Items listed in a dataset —
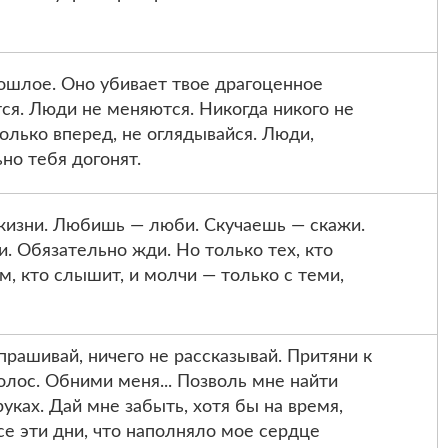
ошлое. Оно убивает твое драгоценное
ся. Люди не меняются. Никогда никого не
только вперед, не оглядывайся. Люди,
но тебя догонят.
изни. Любишь — люби. Скучаешь — скажи.
и. Обязательно жди. Но только тех, кто
м, кто слышит, и молчи — только с теми,
прашивай, ничего не рассказывай. Притяни к
олос. Обними меня... Позволь мне найти
уках. Дай мне забыть, хотя бы на время,
се эти дни, что наполняло мое сердце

WORK TASK — Exactness is what counts here: copy each entry as given and omit its pictures.

EXERCISE OUTPUT —
ошлое. Оно убивает твое драгоценное
ся. Люди не меняются. Никогда никого не
только вперед, не оглядывайся. Люди,
но тебя догонят.
изни. Любишь — люби. Скучаешь — скажи.
и. Обязательно жди. Но только тех, кто
м, кто слышит, и молчи — только с теми,
прашивай, ничего не рассказывай. Притяни к
олос. Обними меня... Позволь мне найти
уках. Дай мне забыть, хотя бы на время,
се эти дни, что наполняло мое сердце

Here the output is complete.